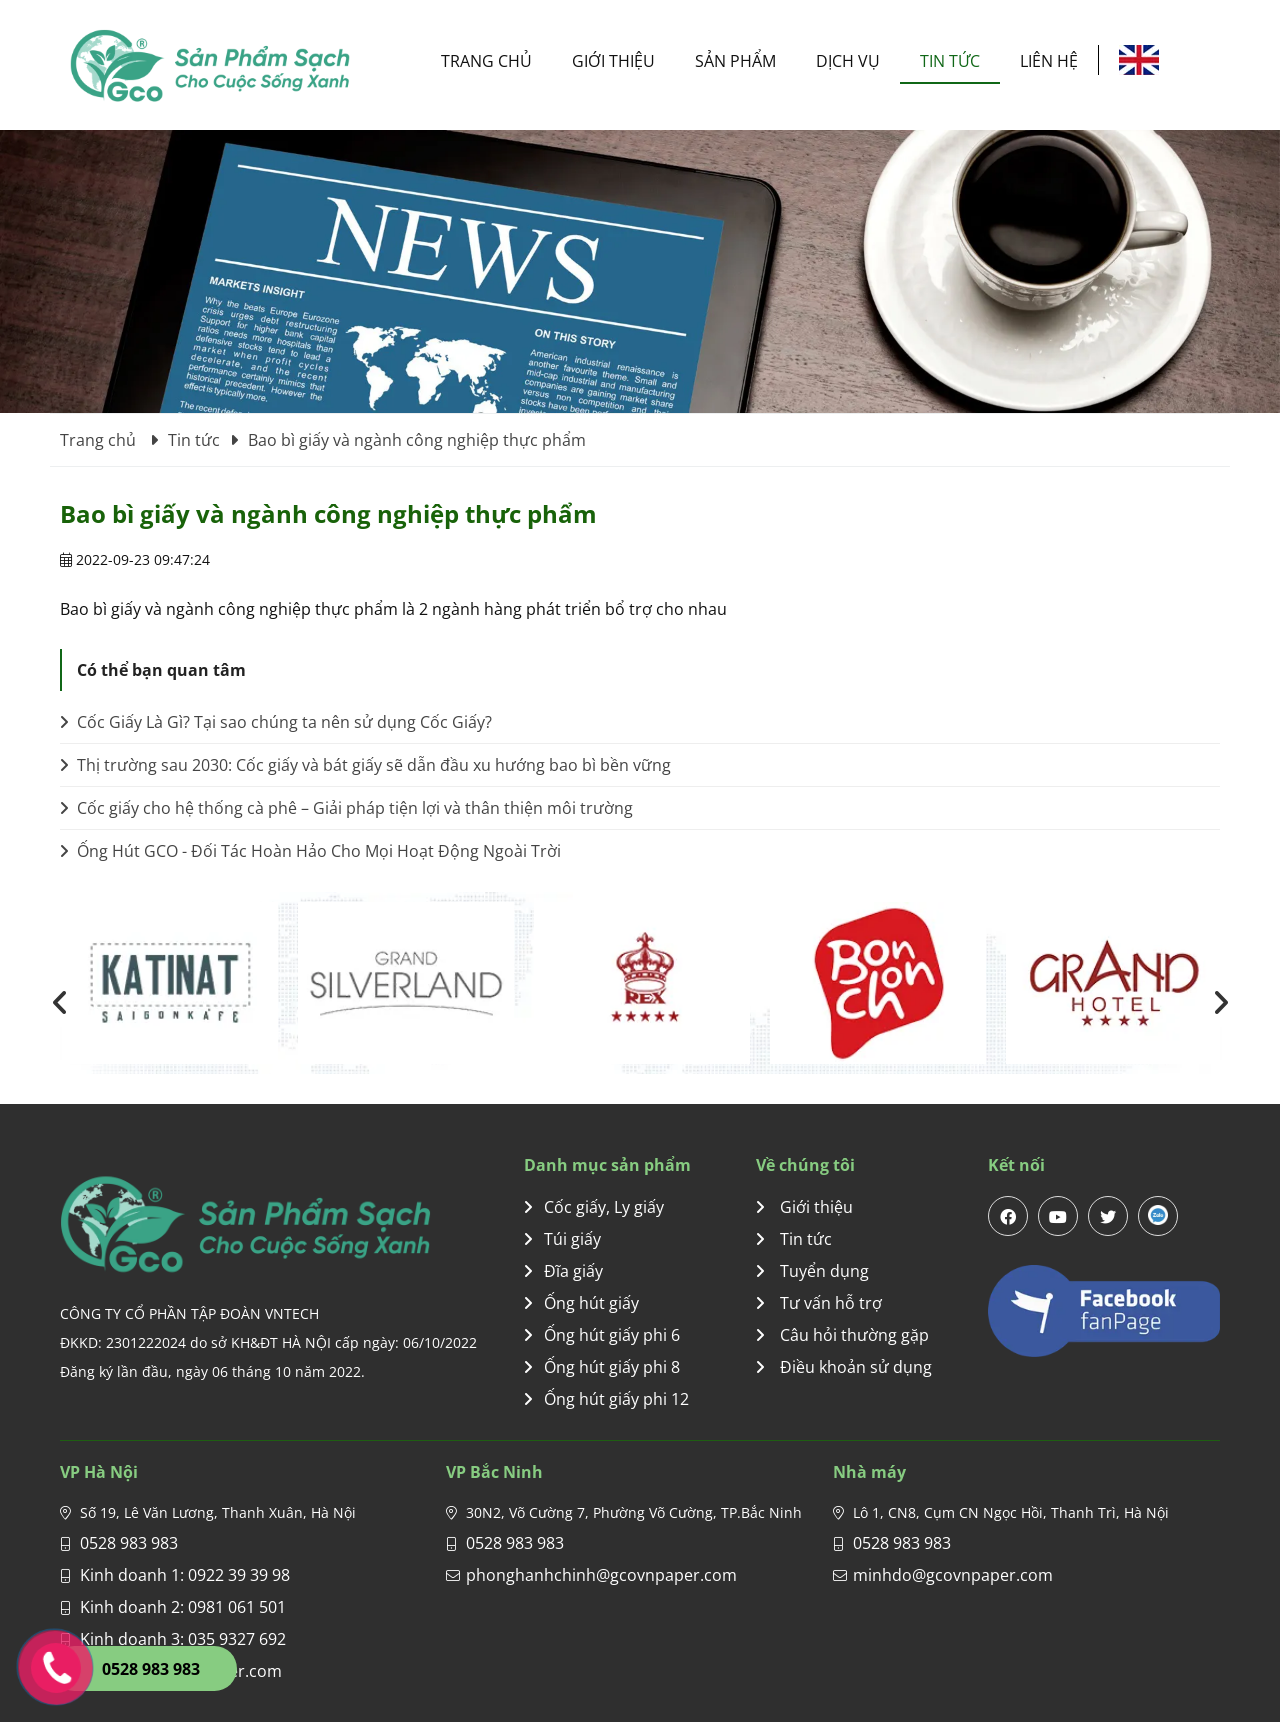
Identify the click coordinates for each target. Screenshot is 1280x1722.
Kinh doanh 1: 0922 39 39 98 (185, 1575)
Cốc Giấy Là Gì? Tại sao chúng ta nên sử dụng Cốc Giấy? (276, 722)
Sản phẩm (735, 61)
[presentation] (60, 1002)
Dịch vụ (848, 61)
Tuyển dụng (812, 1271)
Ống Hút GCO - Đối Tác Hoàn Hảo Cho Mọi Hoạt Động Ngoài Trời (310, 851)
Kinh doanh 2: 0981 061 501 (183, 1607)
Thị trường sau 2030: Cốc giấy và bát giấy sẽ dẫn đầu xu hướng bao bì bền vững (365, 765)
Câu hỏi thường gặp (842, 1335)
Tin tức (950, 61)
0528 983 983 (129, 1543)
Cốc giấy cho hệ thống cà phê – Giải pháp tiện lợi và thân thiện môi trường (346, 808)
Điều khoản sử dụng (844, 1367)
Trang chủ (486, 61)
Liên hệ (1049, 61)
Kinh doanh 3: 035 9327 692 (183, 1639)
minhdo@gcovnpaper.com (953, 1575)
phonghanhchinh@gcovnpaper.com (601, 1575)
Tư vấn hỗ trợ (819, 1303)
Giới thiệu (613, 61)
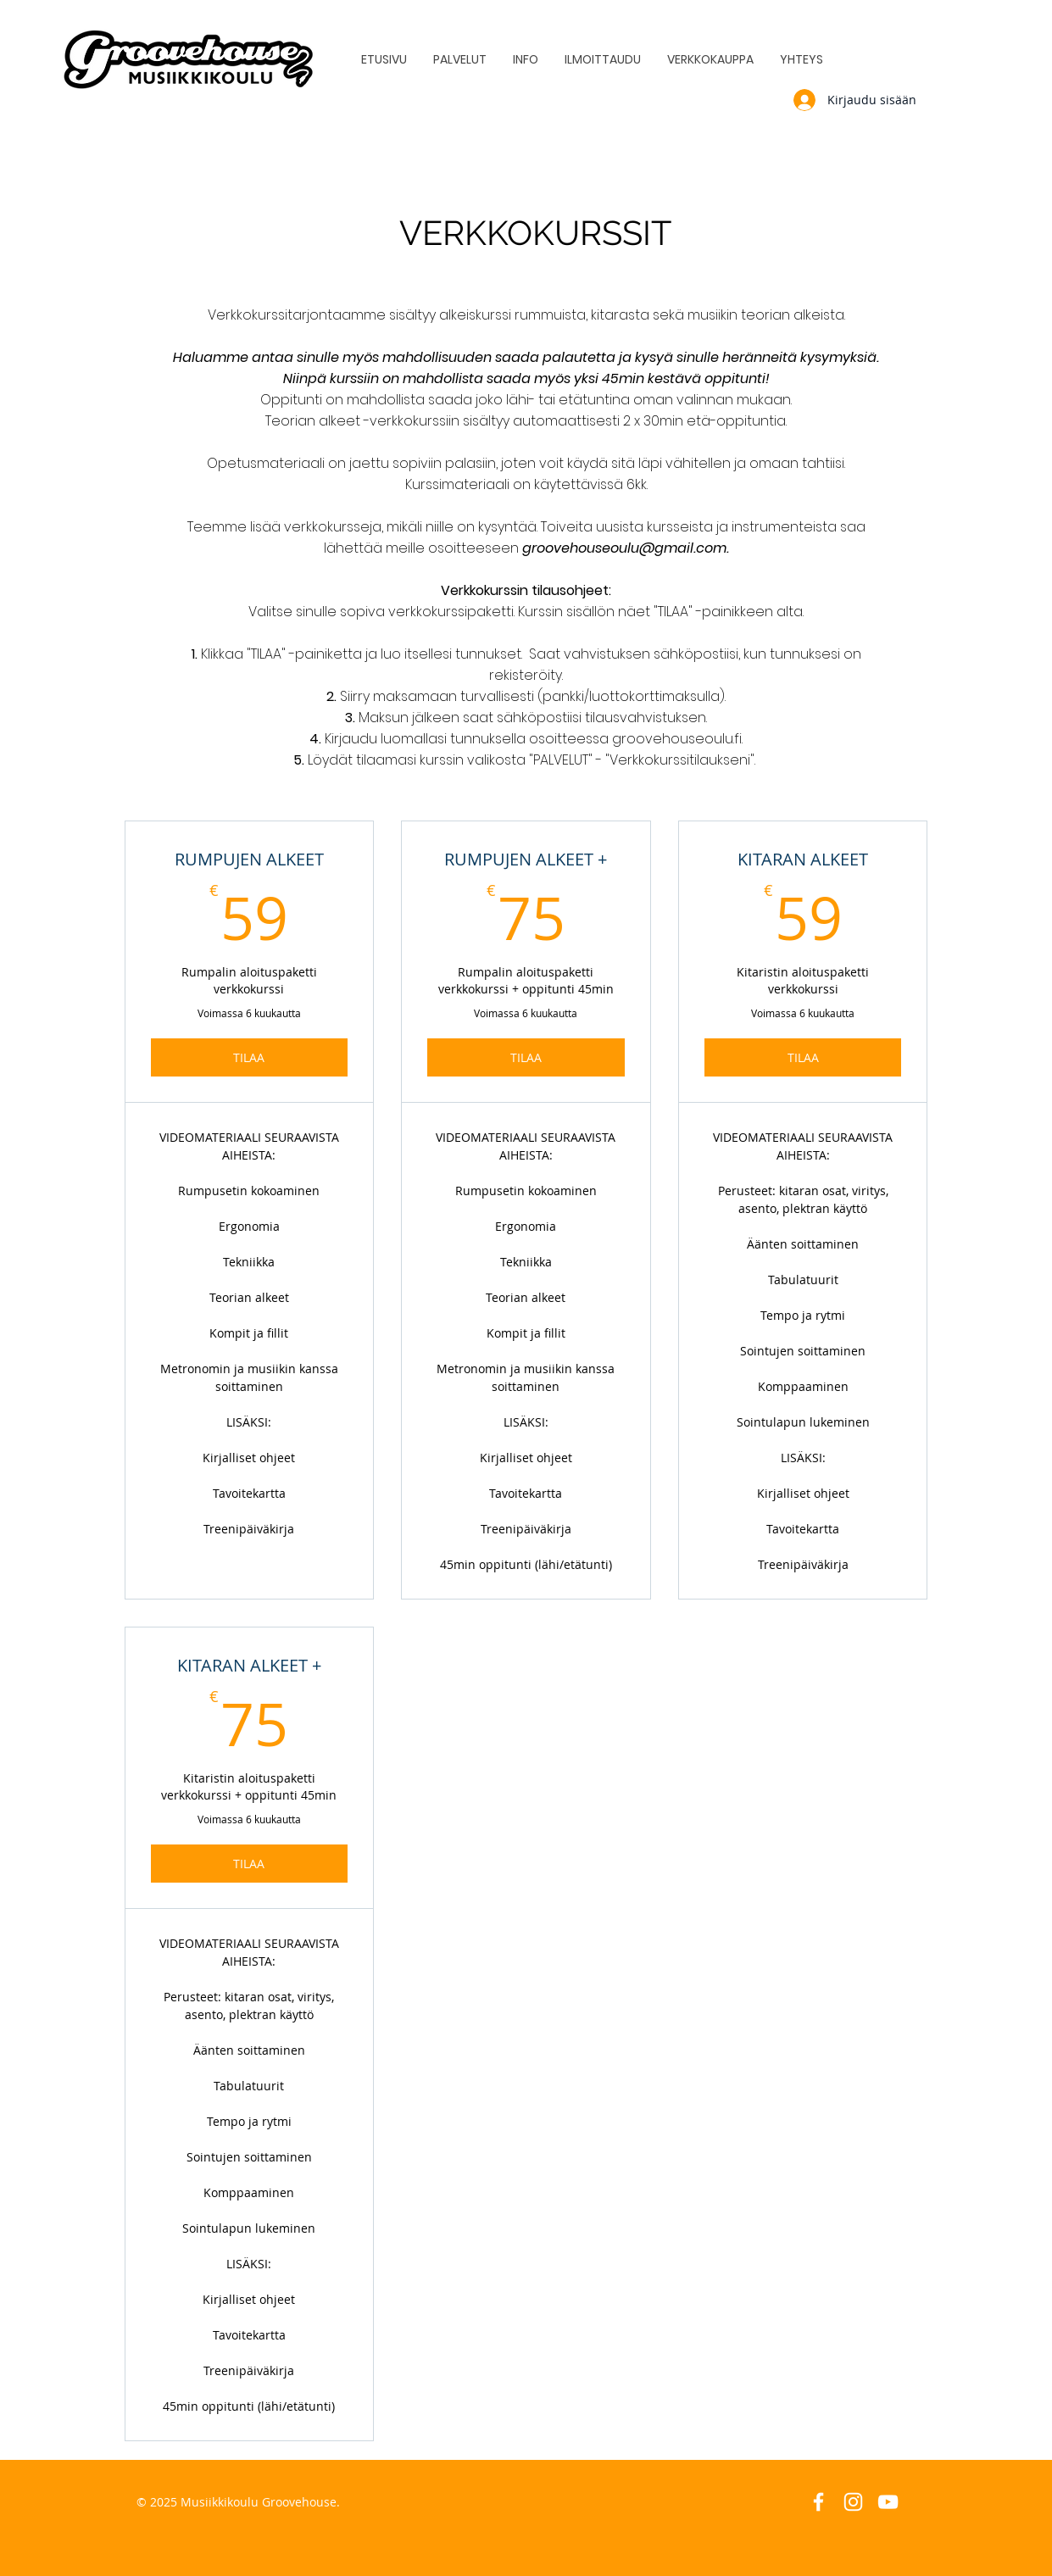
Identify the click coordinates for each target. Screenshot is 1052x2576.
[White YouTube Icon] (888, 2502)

__Work to be completed__
Without including any picture, retype the entries exactly.

__Solved problem__
Identify the click coordinates for each target. Screenshot is 1280x1722.
Kinh doanh 1: 0922 39 39 98 (185, 1575)
Cốc Giấy Là Gì? Tại sao chúng ta nên sử dụng Cốc Giấy? (276, 722)
Sản phẩm (735, 61)
[presentation] (60, 1002)
Dịch vụ (848, 61)
Tuyển dụng (812, 1271)
Ống Hút GCO - Đối Tác Hoàn Hảo Cho Mọi Hoạt Động Ngoài Trời (310, 851)
Kinh doanh 2: 0981 061 501 (183, 1607)
Thị trường sau 2030: Cốc giấy và bát giấy sẽ dẫn đầu xu hướng bao bì bền vững (365, 765)
Câu hỏi thường gặp (842, 1335)
Tin tức (950, 61)
0528 983 983 (129, 1543)
Cốc giấy cho hệ thống cà phê – Giải pháp tiện lợi và thân thiện môi trường (346, 808)
Điều khoản sử dụng (844, 1367)
Trang chủ (486, 61)
Liên hệ (1049, 61)
Kinh doanh 3: 035 9327 692 (183, 1639)
minhdo@gcovnpaper.com (953, 1575)
phonghanhchinh@gcovnpaper.com (601, 1575)
Tư vấn hỗ trợ (819, 1303)
Giới thiệu (613, 61)
Identify the click coordinates for each target. Screenshot is 1052x2576.
[White YouTube Icon] (888, 2502)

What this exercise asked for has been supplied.